Thursday, May 30, 2013

Blavatsky and Jesse Shepard


A May 29 post at Elisa-My reviews and Ramblings mentions the brief interaction between Blavatsky and the medium Jesse Shepard (1848 –1927):

Shepard returned to the US in 1871, meeting with spiritualist Madame Blavatsky, the founder of Theosophy. Blavatsky became uncomfortable with Shepard after she learned about his performances at Salle Koch, a St. Petersburg dance hall frequented by “dissipated characters of both sexes.” Taking up residence in Chicago, Shepard gave "mysterious and completely unique" performances in candlelit rooms, "accompanied" by the spirits of past composers and pianists.


Detail of Villa Montezuma, San Diego, California
Far more colourful was Shepard’s later career as a composer, pianist, and novelist under the pen name of Francis Grierson. According to one writer: “From mystic and philosopher to poet and pauper, Francis Grierson lived a life so full that it took two names and two personalities to encompass them. The Villa Montezuma [that Shepard built in San Diego] remains a wonderful historic home with a dark past.” Shepard’s life with Lawrence W. Tonner, his later years, and dramatic death are given Elisa’s piece.

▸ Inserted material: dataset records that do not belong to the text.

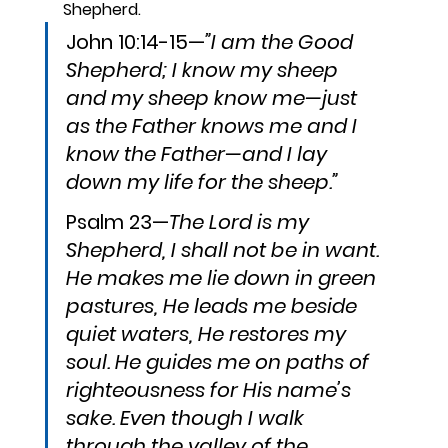
Shepherd.
John 10:14-15—
”I am the Good 
Shepherd; I know my sheep 
and my sheep know me—just 
as the Father knows me and I 
know the Father—and I lay 
down my life for the sheep.”
Psalm 23—
The Lord is my 
Shepherd, I shall not be in want. 
He makes me lie down in green 
pastures, He leads me beside 
quiet waters, He restores my 
soul. He guides me on paths of 
righteousness for His name’s 
sake. Even though I walk 
through the valley of the 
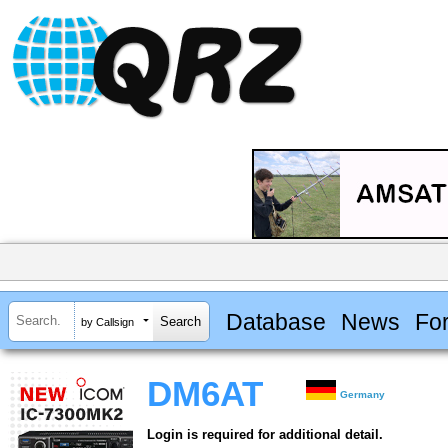
Database
News
Fo
by Callsign
DM6AT
Germany
Login is required for additional detail.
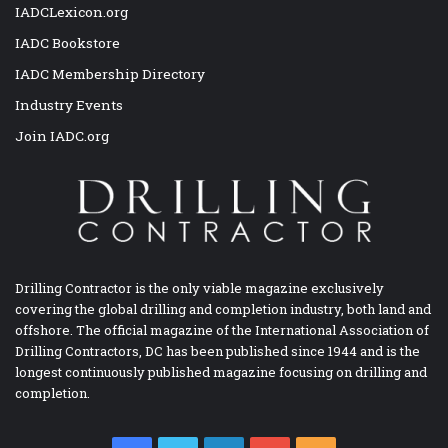
IADCLexicon.org
IADC Bookstore
IADC Membership Directory
Industry Events
Join IADC.org
Drilling Contractor is the only viable magazine exclusively
covering the global drilling and completion industry, both land and
offshore. The official magazine of the International Association of
Drilling Contractors, DC has been published since 1944 and is the
longest continuously published magazine focusing on drilling and
completion.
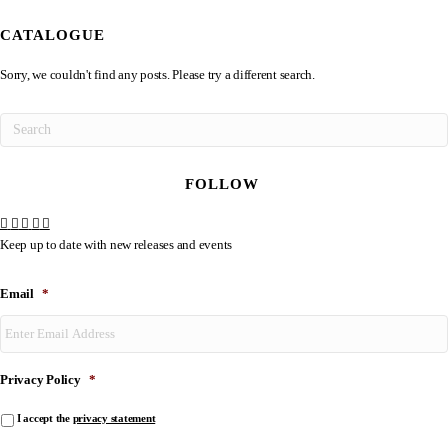
CATALOGUE
Sorry, we couldn't find any posts. Please try a different search.
FOLLOW
Keep up to date with new releases and events
Email
*
Privacy Policy
*
I accept the
privacy statement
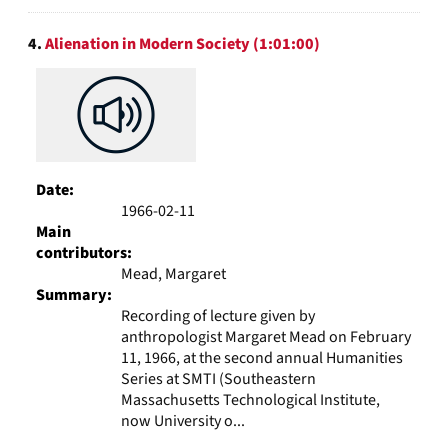
4.
Alienation in Modern Society (1:01:00)
Date:
1966-02-11
Main
contributors:
Mead, Margaret
Summary:
Recording of lecture given by
anthropologist Margaret Mead on February
11, 1966, at the second annual Humanities
Series at SMTI (Southeastern
Massachusetts Technological Institute,
now University o...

Blavatsky referred to him twice in her writings, taking him to task for his imaginative restorations of Russian history while he was in that country. She described him in 1881 as “a really genuine, though rather erratic, medium, a ‘trance pianist’ and singer of America, through whose marvellous windpipe, the late Mesdames Catalini, Malibran, Grisi, and the Signori Lablache, Ronconi and Co., with a host of other deceased operatic celebrities, give daily their posthumous performances.”

“Gary Lachman, Albert Einstein, and the Rehabilitation of Helena Blavatsky”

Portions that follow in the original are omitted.